To end Cleveland’s 52-year championship drought, the Cavs will need their Big Three of LeBron James, Kevin Love and Irving. The spotlight might be on Love, who has had his highs and lows in the postseason, but it should be on Irving. Except for his 13-point performance in a Game 3 road loss in the conference finals, Irving has been the model of consistency.
He’s scored fewer than 20 points in two of 12 postseason games. He’s shot 50 percent or better from the field in eight, including six of the past seven. Take away his 3-for-19 effort in Game 3 against the Raptors, and Irving has connected on 50.4 percent of his attempts in the playoffs. He scored 30 points and made 12-of-24 Friday in the closeout Game 6 victory in Toronto, where the Cavs had been 0-4 this season.
After the Cavs had won the Eastern Conference championship, Irving got emotional in an interview with Allie Clifton of Fox Sports Ohio, then again in the interview room when he thought about coming out with 3:07 to play — only one second off the exact time on the clock — and hugging his way down the bench. It was different from 2015, when he was wearing a brace because of tendinitis in his left knee even before his left kneecap was broken in a freak collision.
“Thinking about the steps it took to get back to where we are now, I really have a true appreciation for these guys and a true appreciation of the journey,” Irving said.
During those interviews, Irving may have also remembered the rehab, the pain and the patience required to get back to the Finals.
“I just had to mature really quick,” he said before the game. “Coming back it was a little slow. Had to be patient, be very resilient in my attack. My preparation had to be very calculated. You had to be very careful. Any extra work that I could have done, I did. I continue to do it now. That will never change.
“At first, the initial part, you have to get past yourself, not feeling sorry for yourself because no one else will. Just willing yourself to get back to where you were. It’s definitely one of the things that you want to think about and remembering it’s what shapes players, going through a journey like that. To see where we are now as a team and me as a player, it’s really important.”
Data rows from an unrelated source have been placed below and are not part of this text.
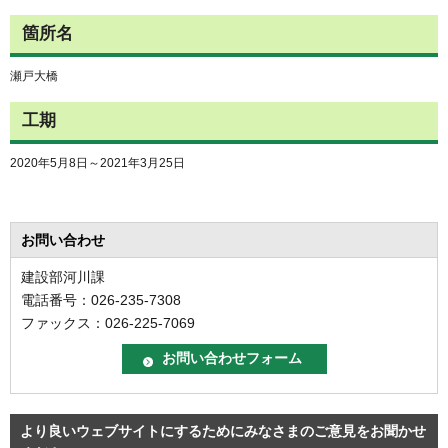
箇所名
瀬戸大橋
工期
2020年5月8日～2021年3月25日
お問い合わせ
建設部河川課
電話番号：026-235-7308
ファックス：026-225-7069
より良いウェブサイトにするためにみなさまのご意見をお聞かせ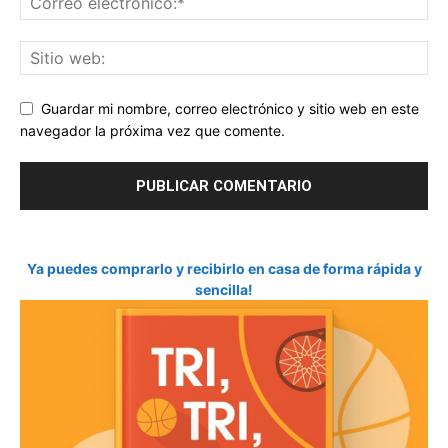
Guardar mi nombre, correo electrónico y sitio web en este
navegador la próxima vez que comente.
Ya puedes comprarlo y recibirlo en casa de forma rápida y
sencilla!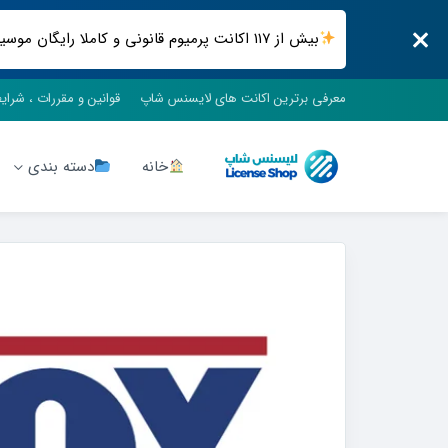
بیش از ۱۱۷ اکانت پرمیوم قانونی و کاملا رایگان موسیقی ، فیلم و سریال ، فضای ابری و .. فقط در لایسنس شاپ
معرفی برترین اکانت های لایسنس شاپ
قوانین و مقررات ، شرای
خانه
دسته بندی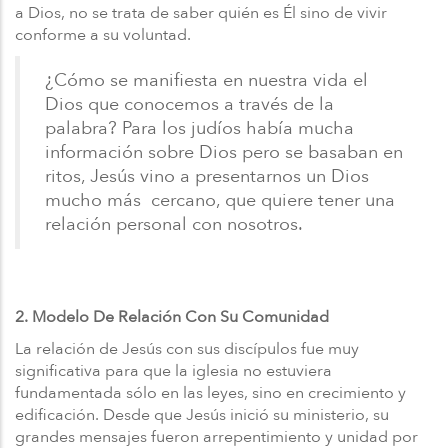
a Dios, no se trata de saber quién es Él sino de vivir
conforme a su voluntad.
¿Cómo se manifiesta en nuestra vida el
Dios que conocemos a través de la
palabra? Para los judíos había mucha
información sobre Dios pero se basaban en
ritos, Jesús vino a presentarnos un Dios
mucho más cercano, que quiere tener una
relación personal con nosotros.
2. Modelo De Relación Con Su Comunidad
La relación de Jesús con sus discípulos fue muy
significativa para que la iglesia no estuviera
fundamentada sólo en las leyes, sino en crecimiento y
edificación. Desde que Jesús inició su ministerio, su
grandes mensajes fueron arrepentimiento y unidad por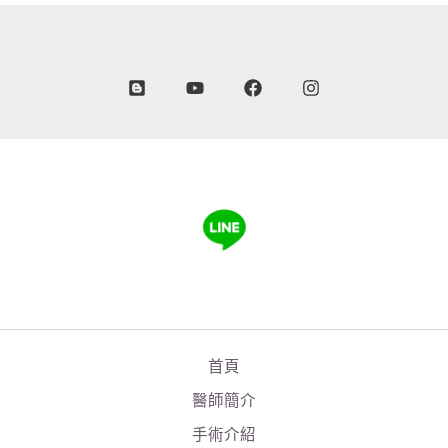
首頁
醫師簡介
手術介紹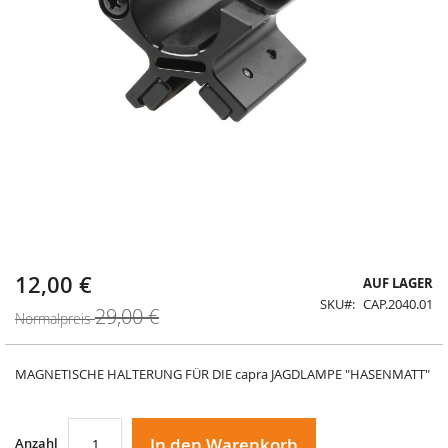
12,00 €
Sonderangebot
Zum
AUF LAGER
Anfang
SKU
CAP.2040.01
29,00 €
der
Normalpreis
Bildergalerie
springen
MAGNETISCHE HALTERUNG FÜR DIE capra JAGDLAMPE "HASENMATT"
In den Warenkorb
Anzahl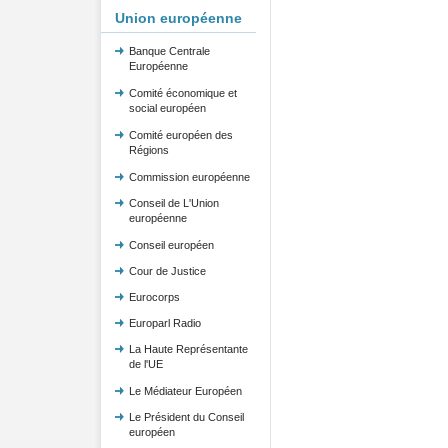
Union européenne
Banque Centrale
Européenne
Comité économique et
social européen
Comité européen des
Régions
Commission européenne
Conseil de L'Union
européenne
Conseil européen
Cour de Justice
Eurocorps
Europarl Radio
La Haute Représentante
de l'UE
Le Médiateur Européen
Le Président du Conseil
européen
If Irving crawls back into his bubble, his teammates won’t try to coax him out, even if it’s during a game. Irving spoke during the conference finals about the lack of communication in the Cavs’ two losses. But 12-year veteran James Jones, making his sixth consecutive Finals appearance alongside James, sees a positive in Irving’s personality.
“If you look at most of the great players, they usually border on extremes,” Jones said. “It’s rare that you have the really, really outstanding players that are like middle of the road. They’re usually very demonstrative, very outgoing floor general types or they’re very reserved, thoughtful introverts where you just follow their lead.
“When those guys are calm, you’re calm. When those guys are a little off, the team tends to reflect their mood and attitude. He’s one of those quiet types, but you know if he’s quiet on the outside that things are raging on the inside.”
Memories and emotions might be raging on the inside when Irving steps onto the court for Game 1 of the Finals. But if he’s thinking about the past year, he won’t be cherishing something he proved to himself.
“Winning a championship will suffice,” he said.